### Exercise objective
Starting at the line that contains "Buy ski pass" and ending at the line that contains "Krasnoff Talks with iAwake", the lines below are to be given again exactly, with nothing added.

### Input material
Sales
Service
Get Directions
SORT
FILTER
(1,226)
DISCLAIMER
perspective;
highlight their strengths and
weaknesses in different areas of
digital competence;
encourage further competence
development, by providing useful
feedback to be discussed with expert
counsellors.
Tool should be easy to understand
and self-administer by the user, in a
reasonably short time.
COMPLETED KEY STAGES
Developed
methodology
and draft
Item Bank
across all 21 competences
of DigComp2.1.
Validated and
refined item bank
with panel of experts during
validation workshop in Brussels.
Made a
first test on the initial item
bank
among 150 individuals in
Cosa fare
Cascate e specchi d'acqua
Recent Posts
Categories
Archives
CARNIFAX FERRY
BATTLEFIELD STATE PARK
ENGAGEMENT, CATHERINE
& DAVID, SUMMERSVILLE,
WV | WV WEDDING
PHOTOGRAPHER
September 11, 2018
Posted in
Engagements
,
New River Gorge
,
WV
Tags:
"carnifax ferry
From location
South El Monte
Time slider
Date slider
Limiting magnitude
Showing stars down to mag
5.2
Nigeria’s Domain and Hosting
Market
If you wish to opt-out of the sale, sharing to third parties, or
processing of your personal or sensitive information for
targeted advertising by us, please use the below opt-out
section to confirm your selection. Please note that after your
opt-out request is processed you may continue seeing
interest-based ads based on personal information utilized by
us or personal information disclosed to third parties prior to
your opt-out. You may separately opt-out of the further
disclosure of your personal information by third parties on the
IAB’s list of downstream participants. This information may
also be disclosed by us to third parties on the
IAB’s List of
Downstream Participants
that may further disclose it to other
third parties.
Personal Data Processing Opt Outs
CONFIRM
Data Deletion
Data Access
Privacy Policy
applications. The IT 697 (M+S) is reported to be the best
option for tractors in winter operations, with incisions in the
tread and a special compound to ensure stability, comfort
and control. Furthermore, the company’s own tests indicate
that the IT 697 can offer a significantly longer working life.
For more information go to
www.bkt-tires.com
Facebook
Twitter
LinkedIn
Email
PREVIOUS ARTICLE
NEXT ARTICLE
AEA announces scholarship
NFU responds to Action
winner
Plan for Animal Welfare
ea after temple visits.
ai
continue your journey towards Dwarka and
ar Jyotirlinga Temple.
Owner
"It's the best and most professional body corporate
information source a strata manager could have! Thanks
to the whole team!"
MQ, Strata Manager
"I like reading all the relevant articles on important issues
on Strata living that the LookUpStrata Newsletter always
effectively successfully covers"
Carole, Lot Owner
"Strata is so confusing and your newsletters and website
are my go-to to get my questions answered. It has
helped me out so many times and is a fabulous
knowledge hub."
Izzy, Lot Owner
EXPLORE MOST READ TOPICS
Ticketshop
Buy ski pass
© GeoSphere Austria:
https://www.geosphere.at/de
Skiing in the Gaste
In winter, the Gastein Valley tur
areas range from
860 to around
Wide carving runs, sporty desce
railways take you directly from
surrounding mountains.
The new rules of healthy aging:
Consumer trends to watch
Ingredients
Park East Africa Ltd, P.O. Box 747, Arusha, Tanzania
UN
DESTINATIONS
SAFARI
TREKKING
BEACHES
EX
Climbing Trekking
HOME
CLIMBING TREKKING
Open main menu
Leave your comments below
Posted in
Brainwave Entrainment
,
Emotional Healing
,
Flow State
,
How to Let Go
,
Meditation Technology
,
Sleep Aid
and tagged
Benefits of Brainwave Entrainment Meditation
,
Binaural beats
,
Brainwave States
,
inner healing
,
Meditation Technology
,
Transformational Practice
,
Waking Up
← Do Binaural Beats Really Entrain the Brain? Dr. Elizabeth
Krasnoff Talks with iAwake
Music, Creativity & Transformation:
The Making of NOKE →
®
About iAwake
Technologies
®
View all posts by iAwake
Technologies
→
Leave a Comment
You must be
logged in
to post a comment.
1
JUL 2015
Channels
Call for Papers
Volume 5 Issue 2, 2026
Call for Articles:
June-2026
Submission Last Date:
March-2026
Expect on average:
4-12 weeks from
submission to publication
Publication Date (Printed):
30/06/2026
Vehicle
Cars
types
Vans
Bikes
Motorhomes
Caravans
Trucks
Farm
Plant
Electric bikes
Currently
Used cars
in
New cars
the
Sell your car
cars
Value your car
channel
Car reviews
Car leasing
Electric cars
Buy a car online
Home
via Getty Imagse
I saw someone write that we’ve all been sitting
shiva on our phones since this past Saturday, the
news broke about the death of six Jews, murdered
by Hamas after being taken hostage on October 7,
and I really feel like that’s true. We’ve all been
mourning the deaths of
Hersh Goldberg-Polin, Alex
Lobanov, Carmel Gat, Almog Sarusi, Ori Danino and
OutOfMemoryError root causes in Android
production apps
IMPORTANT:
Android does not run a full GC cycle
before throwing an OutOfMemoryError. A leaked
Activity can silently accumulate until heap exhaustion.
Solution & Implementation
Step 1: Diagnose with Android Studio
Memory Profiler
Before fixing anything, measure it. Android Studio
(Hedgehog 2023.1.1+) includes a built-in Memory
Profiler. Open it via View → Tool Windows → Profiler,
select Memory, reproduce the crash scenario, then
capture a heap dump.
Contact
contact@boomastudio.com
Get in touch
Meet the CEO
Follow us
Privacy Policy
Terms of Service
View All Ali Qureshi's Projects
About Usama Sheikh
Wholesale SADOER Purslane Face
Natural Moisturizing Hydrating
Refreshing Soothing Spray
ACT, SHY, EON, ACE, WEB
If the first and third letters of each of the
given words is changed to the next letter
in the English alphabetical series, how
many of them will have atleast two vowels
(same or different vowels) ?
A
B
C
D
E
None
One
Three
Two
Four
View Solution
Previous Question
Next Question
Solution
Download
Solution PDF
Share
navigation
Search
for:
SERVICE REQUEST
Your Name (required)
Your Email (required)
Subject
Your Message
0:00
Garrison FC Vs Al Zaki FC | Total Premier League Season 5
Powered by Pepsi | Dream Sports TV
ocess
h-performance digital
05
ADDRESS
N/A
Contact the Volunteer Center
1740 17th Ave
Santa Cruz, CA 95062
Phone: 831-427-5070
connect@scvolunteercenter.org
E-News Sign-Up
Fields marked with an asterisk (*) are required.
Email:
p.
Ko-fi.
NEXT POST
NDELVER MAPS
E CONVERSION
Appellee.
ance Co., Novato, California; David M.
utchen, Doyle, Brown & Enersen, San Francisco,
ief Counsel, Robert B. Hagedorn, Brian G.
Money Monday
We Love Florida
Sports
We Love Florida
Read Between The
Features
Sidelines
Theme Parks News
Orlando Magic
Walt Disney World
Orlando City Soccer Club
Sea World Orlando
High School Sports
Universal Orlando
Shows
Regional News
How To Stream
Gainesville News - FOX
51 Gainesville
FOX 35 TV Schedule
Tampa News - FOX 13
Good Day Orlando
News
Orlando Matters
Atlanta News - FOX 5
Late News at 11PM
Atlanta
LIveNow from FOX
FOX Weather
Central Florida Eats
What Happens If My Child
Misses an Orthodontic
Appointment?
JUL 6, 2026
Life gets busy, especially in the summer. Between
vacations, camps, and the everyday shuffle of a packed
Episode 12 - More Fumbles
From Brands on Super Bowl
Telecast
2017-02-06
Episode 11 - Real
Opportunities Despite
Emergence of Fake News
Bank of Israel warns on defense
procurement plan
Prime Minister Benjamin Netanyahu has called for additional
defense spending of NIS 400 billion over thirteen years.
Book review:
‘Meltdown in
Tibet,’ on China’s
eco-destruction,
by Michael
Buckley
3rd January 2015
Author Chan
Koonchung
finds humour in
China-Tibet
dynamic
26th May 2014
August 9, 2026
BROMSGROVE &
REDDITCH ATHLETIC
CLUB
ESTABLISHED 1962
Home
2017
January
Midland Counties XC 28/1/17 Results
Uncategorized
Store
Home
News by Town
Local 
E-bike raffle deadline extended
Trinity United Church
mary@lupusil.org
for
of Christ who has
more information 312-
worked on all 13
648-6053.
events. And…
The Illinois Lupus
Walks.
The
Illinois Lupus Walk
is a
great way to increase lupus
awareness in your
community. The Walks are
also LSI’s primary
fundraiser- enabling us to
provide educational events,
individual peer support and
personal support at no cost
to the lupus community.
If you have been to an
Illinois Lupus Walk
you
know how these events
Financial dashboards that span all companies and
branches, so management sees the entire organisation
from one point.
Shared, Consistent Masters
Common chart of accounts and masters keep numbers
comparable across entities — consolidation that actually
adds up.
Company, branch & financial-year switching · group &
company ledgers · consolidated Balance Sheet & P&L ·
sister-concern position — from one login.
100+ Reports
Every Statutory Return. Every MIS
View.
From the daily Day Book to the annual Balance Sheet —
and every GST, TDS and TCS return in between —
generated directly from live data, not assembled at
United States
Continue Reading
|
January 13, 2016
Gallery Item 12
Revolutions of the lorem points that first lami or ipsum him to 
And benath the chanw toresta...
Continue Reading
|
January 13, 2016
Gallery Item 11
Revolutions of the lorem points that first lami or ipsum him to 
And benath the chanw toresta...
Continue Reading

### Answer to the problem
Buy ski pass
© GeoSphere Austria:
https://www.geosphere.at/de
Skiing in the Gaste
In winter, the Gastein Valley tur
areas range from
860 to around
Wide carving runs, sporty desce
railways take you directly from
surrounding mountains.
The new rules of healthy aging:
Consumer trends to watch
Ingredients
Park East Africa Ltd, P.O. Box 747, Arusha, Tanzania
UN
DESTINATIONS
SAFARI
TREKKING
BEACHES
EX
Climbing Trekking
HOME
CLIMBING TREKKING
Open main menu
Leave your comments below
Posted in
Brainwave Entrainment
,
Emotional Healing
,
Flow State
,
How to Let Go
,
Meditation Technology
,
Sleep Aid
and tagged
Benefits of Brainwave Entrainment Meditation
,
Binaural beats
,
Brainwave States
,
inner healing
,
Meditation Technology
,
Transformational Practice
,
Waking Up
← Do Binaural Beats Really Entrain the Brain? Dr. Elizabeth
Krasnoff Talks with iAwake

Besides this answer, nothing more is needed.